When you find the line with "For every named" among the records below, reproduce it and each line after it exactly, ending with the line with "[Close] (106, 9)".

#### Collected data entries:
▽
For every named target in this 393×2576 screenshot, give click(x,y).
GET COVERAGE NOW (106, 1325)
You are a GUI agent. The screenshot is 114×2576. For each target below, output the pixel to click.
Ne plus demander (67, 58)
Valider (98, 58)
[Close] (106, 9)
△
▽
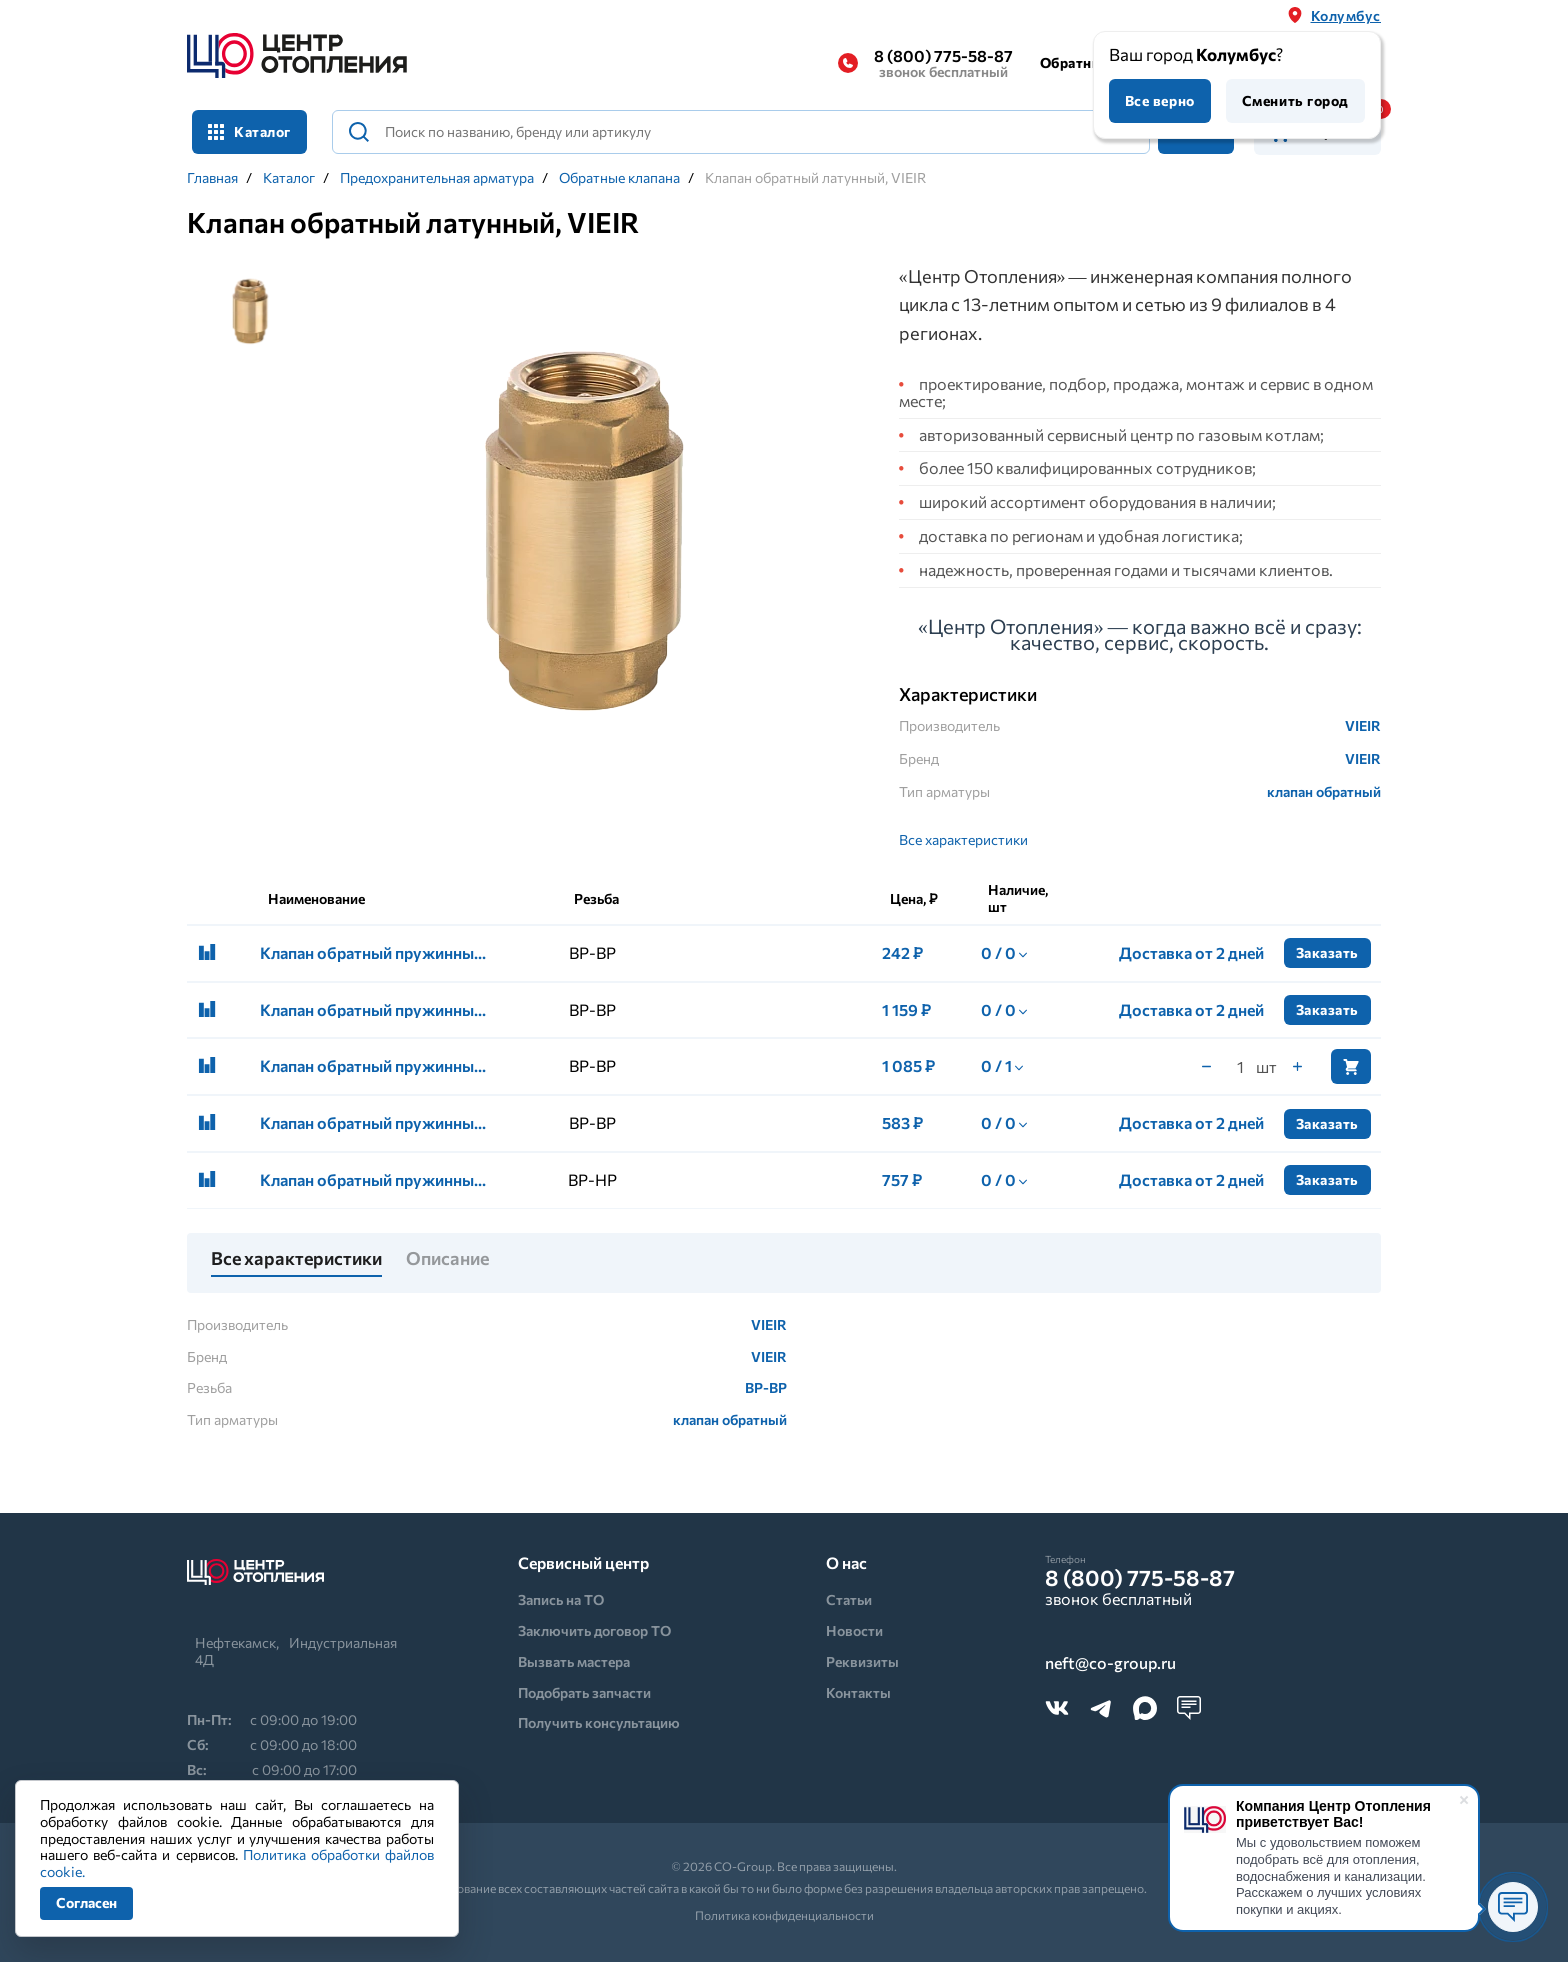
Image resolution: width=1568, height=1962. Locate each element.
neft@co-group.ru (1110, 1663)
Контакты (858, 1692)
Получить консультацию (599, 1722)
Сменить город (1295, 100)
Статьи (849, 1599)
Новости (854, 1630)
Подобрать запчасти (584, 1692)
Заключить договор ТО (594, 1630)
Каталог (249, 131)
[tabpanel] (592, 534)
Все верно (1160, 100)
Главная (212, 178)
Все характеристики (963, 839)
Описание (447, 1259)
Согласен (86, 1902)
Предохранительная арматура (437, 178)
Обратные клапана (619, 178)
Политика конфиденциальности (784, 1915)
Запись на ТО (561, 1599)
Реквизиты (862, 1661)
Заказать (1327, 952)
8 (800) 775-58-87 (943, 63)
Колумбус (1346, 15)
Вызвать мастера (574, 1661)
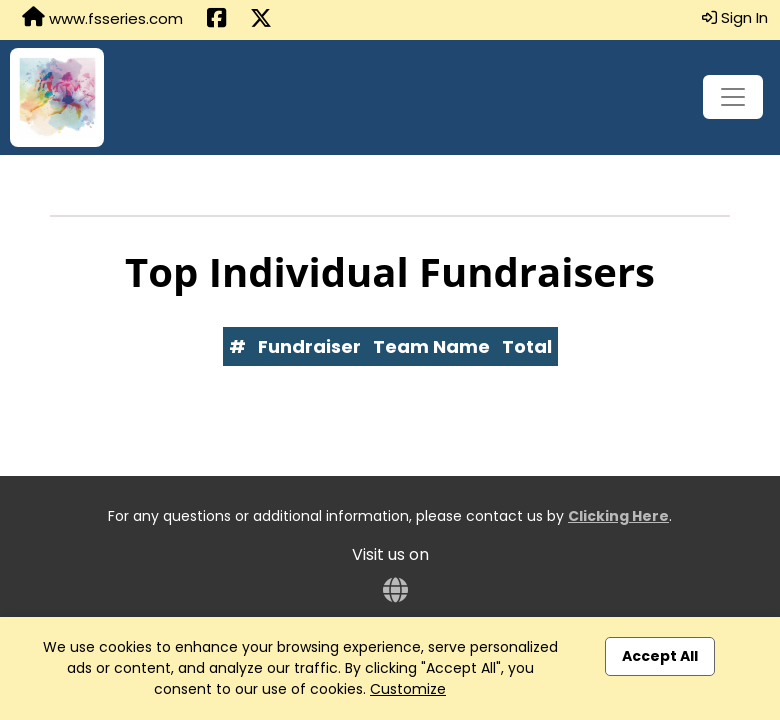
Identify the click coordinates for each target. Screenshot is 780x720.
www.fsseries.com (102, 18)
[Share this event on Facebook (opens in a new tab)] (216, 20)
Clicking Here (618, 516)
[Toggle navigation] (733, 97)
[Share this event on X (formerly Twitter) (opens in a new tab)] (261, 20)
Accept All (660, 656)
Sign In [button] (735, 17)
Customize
△
#### WRITTEN REPLY:
For every named target in this 393×2576 screenshot, give click(x,y).
GET COVERAGE NOW (106, 1325)
You are a GUI agent. The screenshot is 114×2576. For each target below, output the pixel to click.
Ne plus demander (67, 58)
Valider (98, 58)
[Close] (106, 9)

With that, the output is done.